Transcribed page contents:
=== Section Start ===
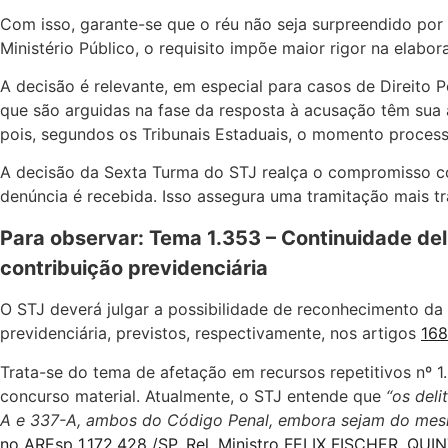
Com isso, garante-se que o réu não seja surpreendido por 
Ministério Público, o requisito impõe maior rigor na elabo
A decisão é relevante, em especial para casos de Direito 
que são arguidas na fase da resposta à acusação têm sua 
pois, segundos os Tribunais Estaduais, o momento processu
A decisão da Sexta Turma do STJ realça o compromisso co
denúncia é recebida. Isso assegura uma tramitação mais tra
Para observar: Tema 1.353 – Continuidade deli
contribuição previdenciária
O STJ deverá julgar a possibilidade de reconhecimento da 
previdenciária, previstos, respectivamente, nos artigos
168
Trata-se do tema de afetação em recursos repetitivos nº 1
concurso material. Atualmente, o STJ entende que
“os deli
A e 337-A, ambos do Código Penal, embora sejam do mesmo
no AREsp 1.172.428 /SP, Rel. Ministro FELIX FISCHER, QU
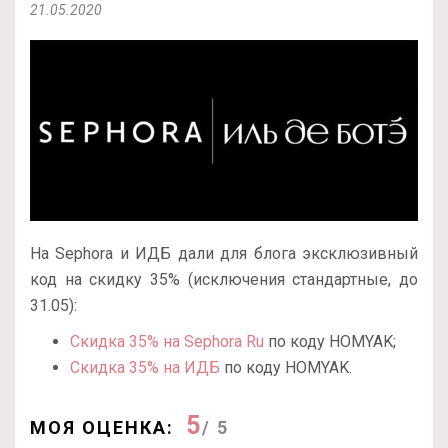
21.05.2020
На Sephora и ИДБ дали для блога эксклюзивный
код на скидку 35% (исключения стандартные, до
31.05):
Скидка 35% на Sephora Ru
по коду HOMYAK;
Скидка 35% на ИДБ
по коду HOMYAK.
5
МОЯ ОЦЕНКА:
/ 5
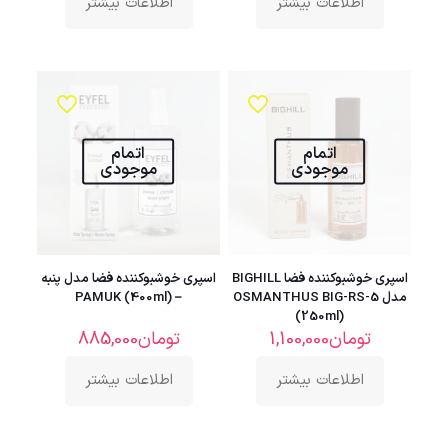
اطلاعات بیشتر
اطلاعات بیشتر
اتمام
اتمام
موجودی
موجودی
اسپری خوشبوکننده فضا BIGHILL
اسپری خوشبوکننده فضا مدل پنبه
مدل OSMANTHUS BIG-RS-5
– PAMUK (400ml)
(250ml)
تومان
1,100,000
تومان
885,000
اطلاعات بیشتر
اطلاعات بیشتر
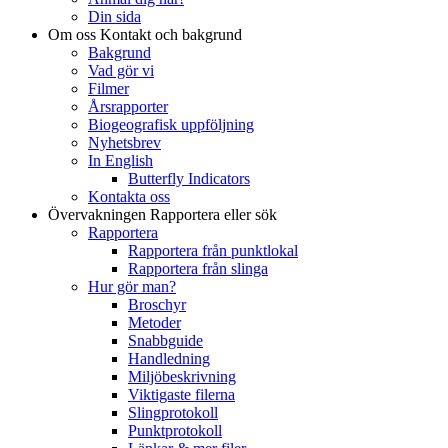
Din sida
Om oss
Kontakt och bakgrund
Bakgrund
Vad gör vi
Filmer
Årsrapporter
Biogeografisk uppföljning
Nyhetsbrev
In English
Butterfly Indicators
Kontakta oss
Övervakningen
Rapportera eller sök
Rapportera
Rapportera från punktlokal
Rapportera från slinga
Hur gör man?
Broschyr
Metoder
Snabbguide
Handledning
Miljöbeskrivning
Viktigaste filerna
Slingprotokoll
Punktprotokoll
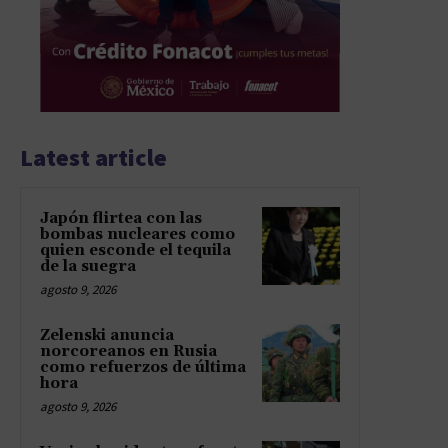
Latest article
Japón flirtea con las
bombas nucleares como
quien esconde el tequila
de la suegra
agosto 9, 2026
Zelenski anuncia
norcoreanos en Rusia
como refuerzos de última
hora
agosto 9, 2026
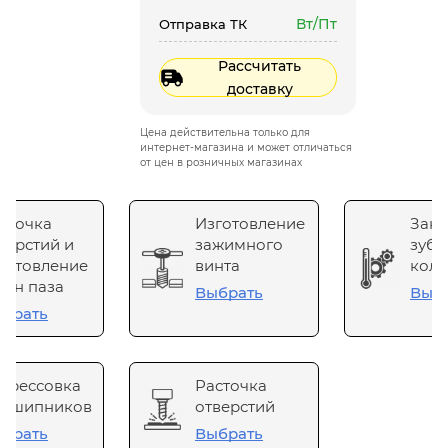
Вт/Пт
Отправка ТК
Рассчитать
доставку
Цена действительна только для
интернет-магазина и может отличаться
от цен в розничных магазинах
сточка
Изготовление
Зака
верстий и
зажимного
зубч
готовление
винта
коле
он паза
Выбрать
Выб
брать
прессовка
Расточка
одшипников
отверстий
брать
Выбрать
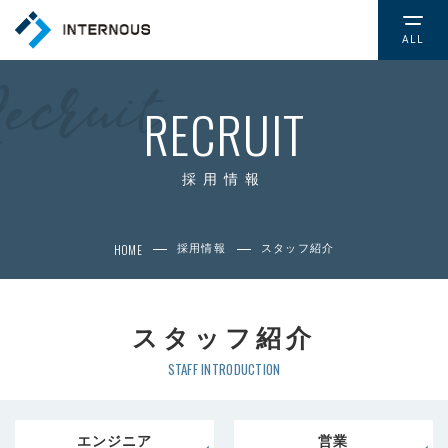
ALL
TOP
トップページ
RECRUIT
COMPANY
会社情報
採用情報
CSR
HOME
採用情報
スタッフ紹介
社会的取り組み
NEWS
スタッフ紹介
お知らせ
STAFF INTRODUCTION
SERVICE
サービス
エンジニア
営業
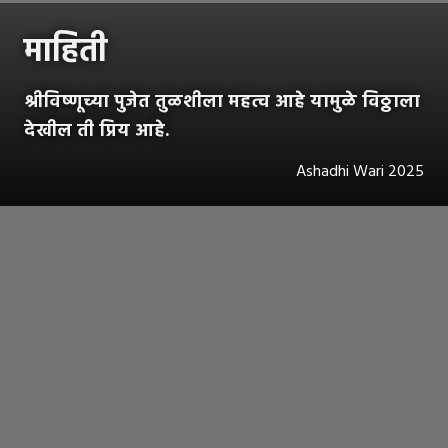
माहिती
श्रीविष्णूच्या पुजेत तुळशीला महत्व आहे यामुळे विठ्ठाला
देखील ती प्रिय आहे.
Ashadhi Wari 2025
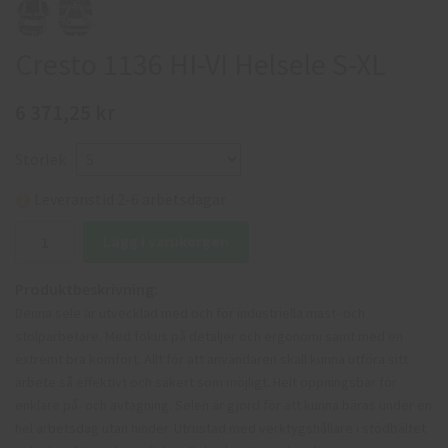
Cresto 1136 HI-VI Helsele S-XL
6 371,25 kr
Storlek
Leveranstid 2-6 arbetsdagar
Lägg i varukorgen
Produktbeskrivning:
Denna sele är utvecklad med och för industriella mast- och
stolparbetare. Med fokus på detaljer och ergonomi samt med en
extremt bra komfort. Allt för att användaren skall kunna utföra sitt
arbete så effektivt och säkert som möjligt. Helt öppningsbar för
enklare på- och avtagning. Selen är gjord för att kunna bäras under en
hel arbetsdag utan hinder. Utrustad med verktygshållare i stödbältet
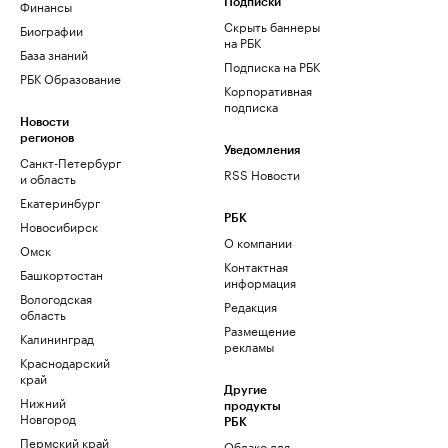
Финансы
Подписки
Скрыть баннеры
Биографии
на РБК
База знаний
Подписка на РБК
РБК Образование
Корпоративная
подписка
Новости
регионов
Уведомления
Санкт-Петербург
RSS Новости
и область
Екатеринбург
РБК
Новосибирск
О компании
Омск
Контактная
Башкортостан
информация
Вологодская
Редакция
область
Размещение
Калининград
рекламы
Краснодарский
край
Другие
Нижний
продукты
Новгород
РБК
Пермский край
Облако для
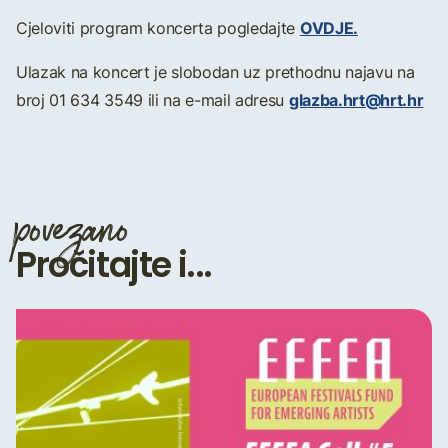
OVDJE.
Cjeloviti program koncerta pogledajte
Ulazak na koncert je slobodan uz prethodnu najavu na
glazba.hrt@hrt.hr
broj 01 634 3549 ili na e-mail adresu
povezano
Pročitajte i...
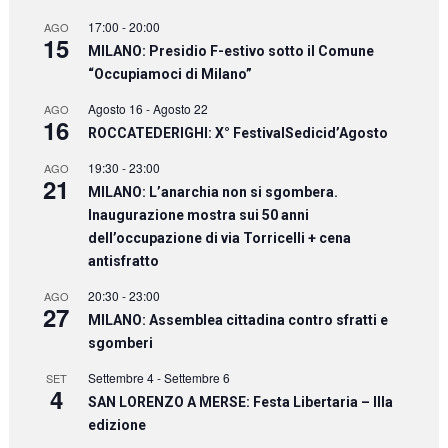
17:00
-
20:00
AGO
15
MILANO: Presidio F-estivo sotto il Comune
“Occupiamoci di Milano”
Agosto 16
-
Agosto 22
AGO
16
ROCCATEDERIGHI: X° FestivalSedicid’Agosto
19:30
-
23:00
AGO
21
MILANO: L’anarchia non si sgombera.
Inaugurazione mostra sui 50 anni
dell’occupazione di via Torricelli + cena
antisfratto
20:30
-
23:00
AGO
27
MILANO: Assemblea cittadina contro sfratti e
sgomberi
Settembre 4
-
Settembre 6
SET
4
SAN LORENZO A MERSE: Festa Libertaria – IIIa
edizione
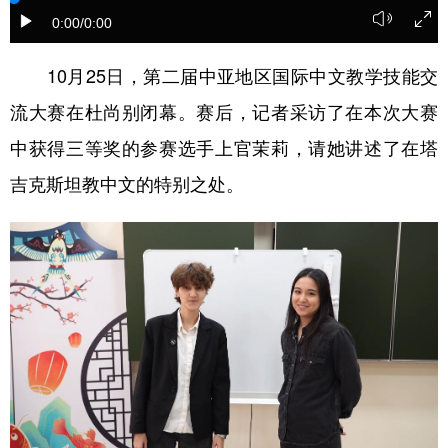
0:00
/0:00
学术中国
乡村振兴
银龄
溯源中国
10月25日，第二届中亚地区国际中文教学技能交
城市
旅游
能源
会展
流大赛在杜尚别闭幕。赛后，记者采访了在本次大赛
彩票
娱乐
时尚
悦读
中获得三等奖的参赛选手上官茉莉，请她讲述了在塔
公益
一带一路
亚太网
上市公司
吉克斯坦教中文的特别之处。
文化产业
地方频道
北京
天津
河北
山西
辽宁
吉林
上海
江苏
浙江
安徽
福建
江西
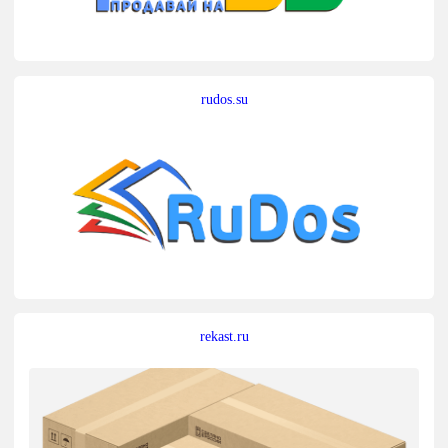
rudos.su
rekast.ru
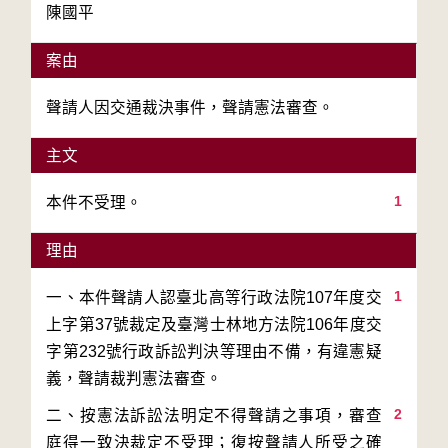
陳國平
案由
聲請人因交通裁決事件，聲請憲法審查。
主文
1
本件不受理。
理由
1
一、本件聲請人認臺北高等行政法院107年度交
上字第37號裁定及臺灣士林地方法院106年度交
字第232號行政訴訟判決等理由不備，有違憲疑
2
二、按憲法訴訟法明定不得聲請之事項，審查
庭得一致決裁定不受理；復按聲請人所受之確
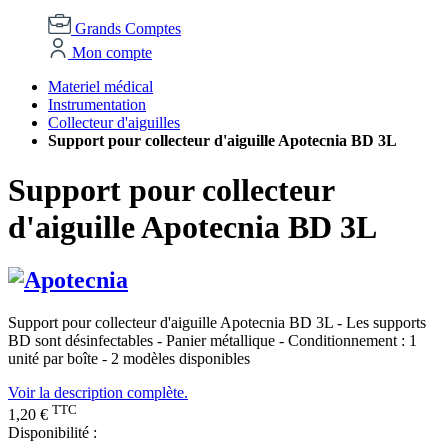
Grands Comptes
Mon compte
Materiel médical
Instrumentation
Collecteur d'aiguilles
Support pour collecteur d'aiguille Apotecnia BD 3L
Support pour collecteur
d'aiguille Apotecnia BD 3L
Support pour collecteur d'aiguille Apotecnia BD 3L - Les supports
BD sont désinfectables - Panier métallique - Conditionnement : 1
unité par boîte - 2 modèles disponibles
Voir la description complète.
TTC
1,20 €
Disponibilité :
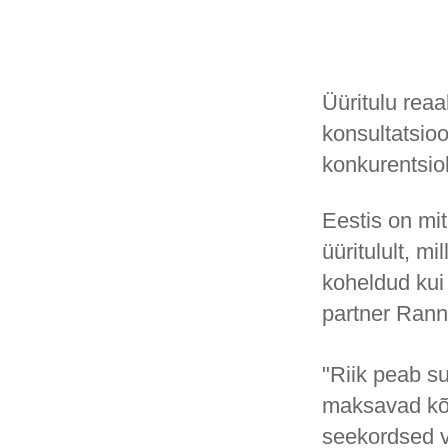
Üüritulu reaa
konsultatsio
konkurentsio
Eestis on mi
üüritulult, m
koheldud kui
partner Rann
"Riik peab s
maksavad kõi
seekordsed 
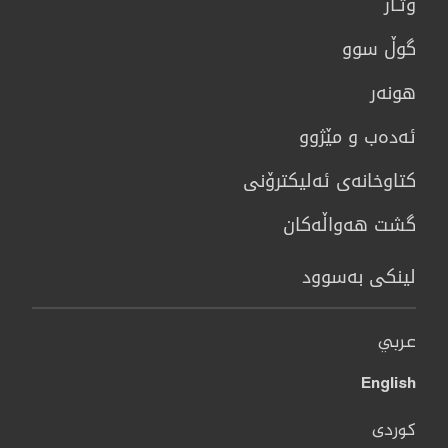
وتـار
گوڵ سوو
هونه‌ر
ئەدەب و مێژوو
كتاوخانه‌ی ئه‌ليكترۆنی
گشت هەواڵەکان
لینکی بەسوود
عربي
English
کوردی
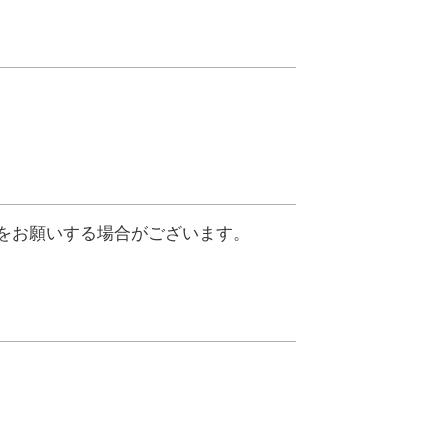
をお願いする場合がございます。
=== Section End ===
WHAT YOU HAVE TO DO →
What is needed here is an exact copy of every record, with the pictures left out.

WORKED SOLUTION →
Com isso, garante-se que o réu não seja surpreendido por 
Ministério Público, o requisito impõe maior rigor na elabo
A decisão é relevante, em especial para casos de Direito 
que são arguidas na fase da resposta à acusação têm sua 
pois, segundos os Tribunais Estaduais, o momento processu
A decisão da Sexta Turma do STJ realça o compromisso co
denúncia é recebida. Isso assegura uma tramitação mais tra
Para observar: Tema 1.353 – Continuidade deli
contribuição previdenciária
O STJ deverá julgar a possibilidade de reconhecimento da 
previdenciária, previstos, respectivamente, nos artigos
168
Trata-se do tema de afetação em recursos repetitivos nº 1
concurso material. Atualmente, o STJ entende que
“os deli
A e 337-A, ambos do Código Penal, embora sejam do mesmo
no AREsp 1.172.428 /SP, Rel. Ministro FELIX FISCHER, QU
21.05.2020
На Sephora и ИДБ дали для блога эксклюзивный
код на скидку 35% (исключения стандартные, до
31.05):
Скидка 35% на Sephora Ru
по коду HOMYAK;
Скидка 35% на ИДБ
по коду HOMYAK.
5
МОЯ ОЦЕНКА:
/ 5
اطلاعات بیشتر
اطلاعات بیشتر
اتمام
اتمام
موجودی
موجودی
اسپری خوشبوکننده فضا BIGHILL
اسپری خوشبوکننده فضا مدل پنبه
مدل OSMANTHUS BIG-RS-5
– PAMUK (400ml)
(250ml)
تومان
1,100,000
تومان
885,000
اطلاعات بیشتر
اطلاعات بیشتر
Din sida
Om oss
Kontakt och bakgrund
Bakgrund
Vad gör vi
Filmer
Årsrapporter
Biogeografisk uppföljning
Nyhetsbrev
In English
Butterfly Indicators
Kontakta oss
Övervakningen
Rapportera eller sök
Rapportera
Rapportera från punktlokal
Rapportera från slinga
Hur gör man?
Broschyr
Metoder
Snabbguide
Handledning
Miljöbeskrivning
Viktigaste filerna
Slingprotokoll
Punktprotokoll
Latest article
Japón flirtea con las
bombas nucleares como
quien esconde el tequila
de la suegra
agosto 9, 2026
Zelenski anuncia
norcoreanos en Rusia
como refuerzos de última
hora
agosto 9, 2026
Вт/Пт
Отправка ТК
Рассчитать
доставку
Цена действительна только для
интернет-магазина и может отличаться
от цен в розничных магазинах
сточка
Изготовление
Зака
верстий и
зажимного
зубч
готовление
винта
коле
он паза
Выбрать
Выб
брать
прессовка
Расточка
одшипников
отверстий
брать
Выбрать
ALL
TOP
トップページ
RECRUIT
COMPANY
会社情報
採用情報
CSR
HOME
採用情報
スタッフ紹介
社会的取り組み
NEWS
スタッフ紹介
お知らせ
STAFF INTRODUCTION
SERVICE
サービス
エンジニア
営業
माहिती
श्रीविष्णूच्या पुजेत तुळशीला महत्व आहे यामुळे विठ्ठाला
देखील ती प्रिय आहे.
Ashadhi Wari 2025
Cresto 1136 HI-VI Helsele S-XL
6 371,25 kr
Storlek
Leveranstid 2-6 arbetsdagar
Lägg i varukorgen
Produktbeskrivning:
Denna sele är utvecklad med och för industriella mast- och
stolparbetare. Med fokus på detaljer och ergonomi samt med en
extremt bra komfort. Allt för att användaren skall kunna utföra sitt
arbete så effektivt och säkert som möjligt. Helt öppningsbar för
enklare på- och avtagning. Selen är gjord för att kunna bäras under en
hel arbetsdag utan hinder. Utrustad med verktygshållare i stödbältet
Финансы
Подписки
Скрыть баннеры
Биографии
на РБК
База знаний
Подписка на РБК
РБК Образование
Корпоративная
подписка
Новости
регионов
Уведомления
Санкт-Петербург
RSS Новости
и область
Екатеринбург
РБК
Новосибирск
О компании
Омск
Контактная
Башкортостан
информация
Вологодская
Редакция
область
Размещение
Калининград
рекламы
Краснодарский
край
Другие
Нижний
продукты
Новгород
РБК
Пермский край
Облако для
OVDJE.
Cjeloviti program koncerta pogledajte
Ulazak na koncert je slobodan uz prethodnu najavu na
glazba.hrt@hrt.hr
broj 01 634 3549 ili na e-mail adresu
povezano
Pročitajte i...
17:00
-
20:00
AGO
15
MILANO: Presidio F-estivo sotto il Comune
“Occupiamoci di Milano”
Agosto 16
-
Agosto 22
AGO
16
ROCCATEDERIGHI: X° FestivalSedicid’Agosto
19:30
-
23:00
AGO
21
MILANO: L’anarchia non si sgombera.
Inaugurazione mostra sui 50 anni
dell’occupazione di via Torricelli + cena
antisfratto
20:30
-
23:00
AGO
27
MILANO: Assemblea cittadina contro sfratti e
sgomberi
Settembre 4
-
Settembre 6
SET
4
SAN LORENZO A MERSE: Festa Libertaria – IIIa
edizione
0:00
/0:00
学术中国
乡村振兴
银龄
溯源中国
10月25日，第二届中亚地区国际中文教学技能交
城市
旅游
能源
会展
流大赛在杜尚别闭幕。赛后，记者采访了在本次大赛
彩票
娱乐
时尚
悦读
中获得三等奖的参赛选手上官茉莉，请她讲述了在塔
公益
一带一路
亚太网
上市公司
吉克斯坦教中文的特别之处。
文化产业
地方频道
北京
天津
河北
山西
辽宁
吉林
上海
江苏
浙江
安徽
福建
江西
rudos.su
rekast.ru
陳國平
案由
聲請人因交通裁決事件，聲請憲法審查。
主文
1
本件不受理。
理由
1
一、本件聲請人認臺北高等行政法院107年度交
上字第37號裁定及臺灣士林地方法院106年度交
字第232號行政訴訟判決等理由不備，有違憲疑
2
二、按憲法訴訟法明定不得聲請之事項，審查
庭得一致決裁定不受理；復按聲請人所受之確
Grands Comptes
Mon compte
Materiel médical
Instrumentation
Collecteur d'aiguilles
Support pour collecteur d'aiguille Apotecnia BD 3L
Support pour collecteur
d'aiguille Apotecnia BD 3L
Support pour collecteur d'aiguille Apotecnia BD 3L - Les supports
BD sont désinfectables - Panier métallique - Conditionnement : 1
unité par boîte - 2 modèles disponibles
Voir la description complète.
TTC
1,20 €
Disponibilité :
Üüritulu reaa
konsultatsio
konkurentsio
Eestis on mi
üüritulult, m
koheldud kui
partner Rann
"Riik peab s
maksavad kõi
seekordsed 
وتـار
گوڵ سوو
هونه‌ر
ئەدەب و مێژوو
كتاوخانه‌ی ئه‌ليكترۆنی
گشت هەواڵەکان
لینکی بەسوود
عربي
English
کوردی
をお願いする場合がございます。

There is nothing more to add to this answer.